SSD训练自己的数据集(Pytorch),超详细版!!!!
近期开始学习SSD算法啦,从拿到代码的茫然到最后可以跑通自己的代码(本人基础薄弱),已经非常非常开心喽~这篇文章主要介绍一下我的修改过程,以及我训练过程中遇到的问题,可以给大家避避坑,也方便我以后自己使用。那接下来就开始吧~另,在训练中参考的文章标明出处,如有侵权,请联系我删除:【数据集制作】VOC2007格式数据集制作和处理教程(Faster-RCNN模型标准输入)_AI小杨的博客-CSDN博客
近期开始学习SSD算法啦,从拿到代码的茫然到最后可以跑通自己的代码(本人基础薄弱),已经非常非常开心喽~这篇文章主要介绍一下我的修改过程,以及我训练过程中遇到的问题,可以给大家避避坑,也方便我以后自己使用。
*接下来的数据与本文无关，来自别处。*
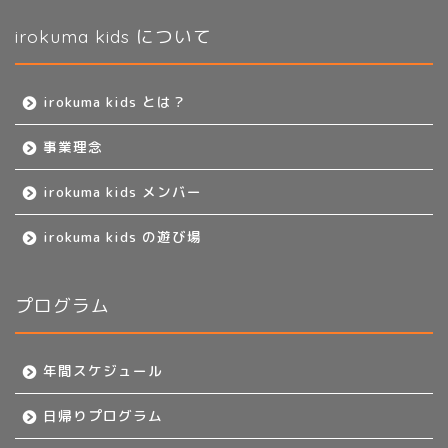
irokuma kids について
irokuma kids とは？
事業理念
irokuma kids メンバー
irokuma kids の遊び場
プログラム
年間スケジュール
日帰りプログラム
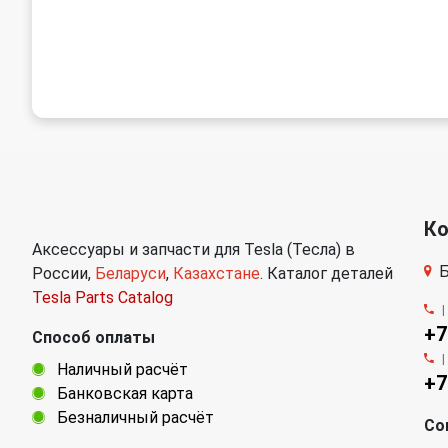
К
Аксессуары и запчасти для Tesla (Тесла) в
Б
России,
Беларуси
,
Казахстане
. Каталог деталей
Tesla Parts Catalog
+7
Способ оплаты
Наличный расчёт
+7
Банковская карта
Безналичный расчёт
Со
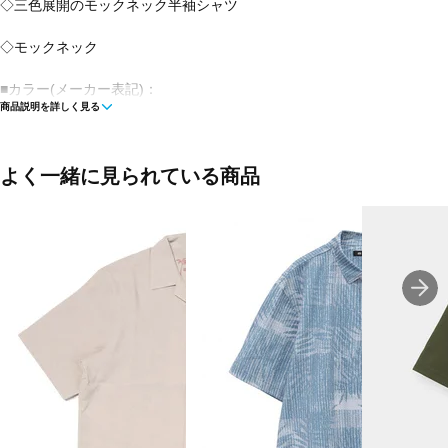
◇三色展開のモックネック半袖シャツ
◇モックネック
■カラー(メーカー表記)：
商品説明を詳しく見る
ホワイト(030：ホワイト)
ブラック(010：ブラック)
■素材：ポリエステル85％ ポリウレタン15％
よく一緒に見られている商品
■生産国：中国
■2026春夏モデル
■メーカー型番：0426167351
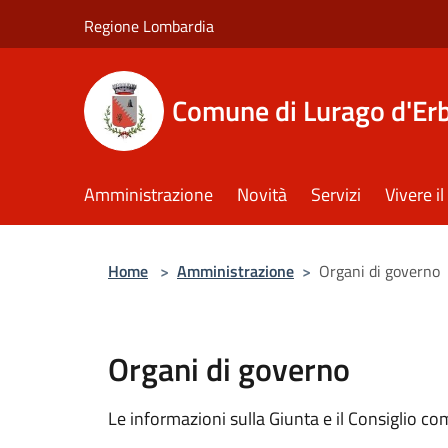
Salta al contenuto principale
Regione Lombardia
Comune di Lurago d'Er
Amministrazione
Novità
Servizi
Vivere 
Home
>
Amministrazione
>
Organi di governo
Organi di governo
Le informazioni sulla Giunta e il Consiglio co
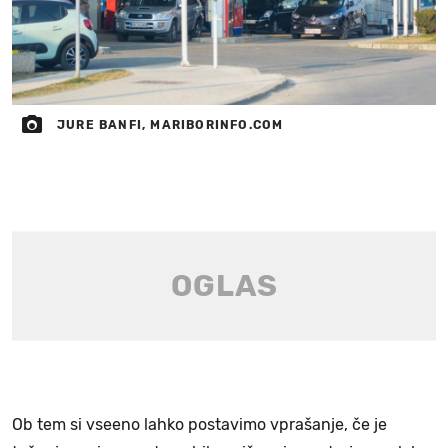
JURE BANFI, MARIBORINFO.COM
Ob tem si vseeno lahko postavimo vprašanje, če je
那接下来就开始吧~
另,在训练中参考的文章标明出处,如有侵权,请联系我删除:
【数据集制作】VOC2007格式数据集制作和处理教程(Faster-RCNN模型标准输入)_AI小杨的博客-CSDN博客
SSD pytorch训练自己的数据集(windows+colab) | 码农家园
SSD的pytorch实现训练中遇到的问题总结_userwarning: volatile was removed and now has no e-CSDN博客
1.数据集制作
这里介绍的是数据集从0到1的过程,如果你已经准备好了数据集,那就跳过这一部分吧~
1.1创建文件夹
在这里我用的是VOC2007格式的数据集,在开始制作数据集之前,需要在SSD工作目录里创建如下几个文件夹:
其中,Datacluster Fire and Smoke Sample是我所用的数据集名称(不用和我一致)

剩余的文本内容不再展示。